Aqui está a configuração sem nenhum servidor de autorização em lugar algum: a credencial — chamada de escritura — se certifica. Um agente a cria localmente assinando um desafio que você emitiu (ou provando a filiação à frota em conhecimento zero — mais abaixo). Seu servidor a verifica com uma biblioteca: criptografia local mais uma eth_call para um contrato de registro público na Base, servido por qualquer provedor RPC. Sem serviço de token, sem registro de cliente, sem tabela de usuários. Todo o seu stack de autenticação é três rotas:
import { DeedVerifier, sessionJwt } from "@grantor/verify";
import { grantorExpress } from "@grantor/verify/express";
import { Registry } from "@grantor/verify/registry";
const verifier = new DeedVerifier(
RPC_URL, Registry.canonical(), CHAIN_ID, TENANT_ID,
AUDIENCE, ORIGIN, MAX_TTL_SECS, CACHE_TTL_SECS,
false, Math.floor(Date.now() / 1000),
);
const g = grantorExpress({
verifier, app,
challengeEndpoint: "/auth/challenge",
chainId: CHAIN_ID,
modes: ["user-sig", "agent-zk"],
vouchSignature: VOUCH_SIGNATURE, vouchEpoch: VOUCH_EPOCH, vouchExp: VOUCH_EXP,
});
app.get("/auth/challenge", g.challenge);
Essa única chamada também publica automaticamente GET /.well-known/grantor-deed — um documento de descoberta nomeando seu inquilino, cadeia, modos e ponto de desafio — e o verifica automaticamente na inicialização, para que uma má configuração falhe sua inicialização, não o login do primeiro usuário.
A segunda rota troca uma escritura por uma sessão, da maneira que um ponto de token faria — um cliente MCP se autentica uma vez, não por solicitação:
app.post("/auth/token", async (req, res) => {
const { deed, challenge } = req.body;
const claims = await g.guard.verify(JSON.stringify(deed), challenge);
// claims.sub é um sujeito pseudônimo verificado — recomputado pelo
// verificador, não lido da escritura. Crie SUA sessão a partir disso:
res.json({ session_jwt: sessionJwt(claims.sub, AUDIENCE, BigInt(TENANT_ID),
SIGNING_KEY_PEM, BigInt(now), BigInt(TTL), { iss: ORIGIN }) });
});
sessionJwt cria um JWT ES256 simples com sua chave — qualquer biblioteca JOSE o verifica sem nunca importar este SDK. A terceira rota é seu transporte MCP existente, controlado por essa sessão. Essa é toda a superfície.
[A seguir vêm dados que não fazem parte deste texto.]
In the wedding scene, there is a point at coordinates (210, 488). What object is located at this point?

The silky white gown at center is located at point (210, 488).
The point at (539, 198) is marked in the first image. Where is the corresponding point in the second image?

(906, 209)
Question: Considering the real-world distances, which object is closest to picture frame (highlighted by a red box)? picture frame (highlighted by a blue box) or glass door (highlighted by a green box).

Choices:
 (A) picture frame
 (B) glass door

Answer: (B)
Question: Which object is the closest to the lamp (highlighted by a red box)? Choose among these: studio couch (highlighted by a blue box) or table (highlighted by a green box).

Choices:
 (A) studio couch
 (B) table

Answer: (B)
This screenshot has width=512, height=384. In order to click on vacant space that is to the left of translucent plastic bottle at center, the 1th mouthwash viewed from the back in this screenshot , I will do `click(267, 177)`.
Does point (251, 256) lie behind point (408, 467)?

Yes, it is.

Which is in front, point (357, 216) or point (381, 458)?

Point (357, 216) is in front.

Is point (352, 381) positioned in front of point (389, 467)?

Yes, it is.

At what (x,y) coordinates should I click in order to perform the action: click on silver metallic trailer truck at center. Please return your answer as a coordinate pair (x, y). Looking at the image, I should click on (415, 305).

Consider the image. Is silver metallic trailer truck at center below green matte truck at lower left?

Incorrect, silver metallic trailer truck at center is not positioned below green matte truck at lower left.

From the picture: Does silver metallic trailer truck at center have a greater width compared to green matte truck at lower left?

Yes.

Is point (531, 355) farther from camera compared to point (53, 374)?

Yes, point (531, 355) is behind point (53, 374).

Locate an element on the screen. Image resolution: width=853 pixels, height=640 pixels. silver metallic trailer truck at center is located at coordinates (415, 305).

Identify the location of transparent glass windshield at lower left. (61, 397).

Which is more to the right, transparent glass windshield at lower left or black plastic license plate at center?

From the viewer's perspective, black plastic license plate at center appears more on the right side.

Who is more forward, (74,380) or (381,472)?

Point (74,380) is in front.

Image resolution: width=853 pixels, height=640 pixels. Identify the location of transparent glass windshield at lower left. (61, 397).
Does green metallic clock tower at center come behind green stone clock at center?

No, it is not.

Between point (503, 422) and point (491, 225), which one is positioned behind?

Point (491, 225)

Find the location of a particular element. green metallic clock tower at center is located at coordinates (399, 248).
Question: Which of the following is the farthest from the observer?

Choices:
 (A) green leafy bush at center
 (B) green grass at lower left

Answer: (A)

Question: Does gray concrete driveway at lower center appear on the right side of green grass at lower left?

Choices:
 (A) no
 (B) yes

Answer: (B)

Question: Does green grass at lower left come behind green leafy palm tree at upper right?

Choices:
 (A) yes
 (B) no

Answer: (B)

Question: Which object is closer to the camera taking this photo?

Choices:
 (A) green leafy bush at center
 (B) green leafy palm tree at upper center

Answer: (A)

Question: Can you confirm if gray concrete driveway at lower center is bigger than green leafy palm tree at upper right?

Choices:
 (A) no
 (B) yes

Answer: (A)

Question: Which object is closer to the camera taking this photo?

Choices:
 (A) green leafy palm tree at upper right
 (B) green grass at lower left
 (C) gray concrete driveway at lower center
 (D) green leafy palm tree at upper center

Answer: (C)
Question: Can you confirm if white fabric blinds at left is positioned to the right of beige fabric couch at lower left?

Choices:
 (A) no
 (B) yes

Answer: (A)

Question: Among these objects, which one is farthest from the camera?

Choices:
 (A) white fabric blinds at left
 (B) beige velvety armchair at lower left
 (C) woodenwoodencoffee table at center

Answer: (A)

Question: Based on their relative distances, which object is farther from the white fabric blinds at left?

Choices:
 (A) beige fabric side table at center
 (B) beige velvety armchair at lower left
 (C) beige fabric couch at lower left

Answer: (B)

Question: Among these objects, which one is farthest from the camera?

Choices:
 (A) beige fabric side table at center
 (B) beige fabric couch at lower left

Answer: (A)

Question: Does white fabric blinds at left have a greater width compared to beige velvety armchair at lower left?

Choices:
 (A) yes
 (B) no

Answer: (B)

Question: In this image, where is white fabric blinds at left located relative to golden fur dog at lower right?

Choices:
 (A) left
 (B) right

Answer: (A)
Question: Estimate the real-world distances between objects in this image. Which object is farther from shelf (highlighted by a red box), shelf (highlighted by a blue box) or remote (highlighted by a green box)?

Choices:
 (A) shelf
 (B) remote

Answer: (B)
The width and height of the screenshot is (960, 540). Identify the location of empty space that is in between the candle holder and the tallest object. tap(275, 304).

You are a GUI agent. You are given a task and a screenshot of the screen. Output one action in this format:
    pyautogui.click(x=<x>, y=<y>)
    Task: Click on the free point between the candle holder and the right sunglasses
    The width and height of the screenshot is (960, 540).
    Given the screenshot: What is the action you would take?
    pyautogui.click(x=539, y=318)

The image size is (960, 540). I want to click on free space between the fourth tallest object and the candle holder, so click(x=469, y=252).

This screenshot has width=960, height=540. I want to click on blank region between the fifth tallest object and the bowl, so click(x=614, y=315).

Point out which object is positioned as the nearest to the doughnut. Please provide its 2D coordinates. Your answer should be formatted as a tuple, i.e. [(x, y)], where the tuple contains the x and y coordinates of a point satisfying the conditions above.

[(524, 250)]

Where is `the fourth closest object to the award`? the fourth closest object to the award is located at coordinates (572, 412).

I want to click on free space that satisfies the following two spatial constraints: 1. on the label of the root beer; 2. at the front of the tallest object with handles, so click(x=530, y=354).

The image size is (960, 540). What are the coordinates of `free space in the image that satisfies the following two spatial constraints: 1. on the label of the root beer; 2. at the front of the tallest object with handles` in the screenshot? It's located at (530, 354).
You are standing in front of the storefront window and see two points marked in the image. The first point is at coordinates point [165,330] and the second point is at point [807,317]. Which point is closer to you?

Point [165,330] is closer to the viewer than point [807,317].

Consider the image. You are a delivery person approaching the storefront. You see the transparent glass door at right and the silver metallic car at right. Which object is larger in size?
Três propriedades que você normalmente não obtém de uma configuração de autenticação de fim de semana:
Rejeições ensinam ao chamador. Cada 401 carrega WWW-Authenticate:
Grantor-Deed … mais campos de descoberta/aprendizagem apontando para seu documento de descoberta e uma máquina-rea
A implementação de autenticação leve e autossuficiente pode beneficiar empresas brasileiras ao reduzir a complexidade e os custos operacionais. Com a abordagem de 'deeds', é possível garantir segurança sem a necessidade de infraestrutura pesada. Isso é especialmente útil para startups e projetos em fase inicial.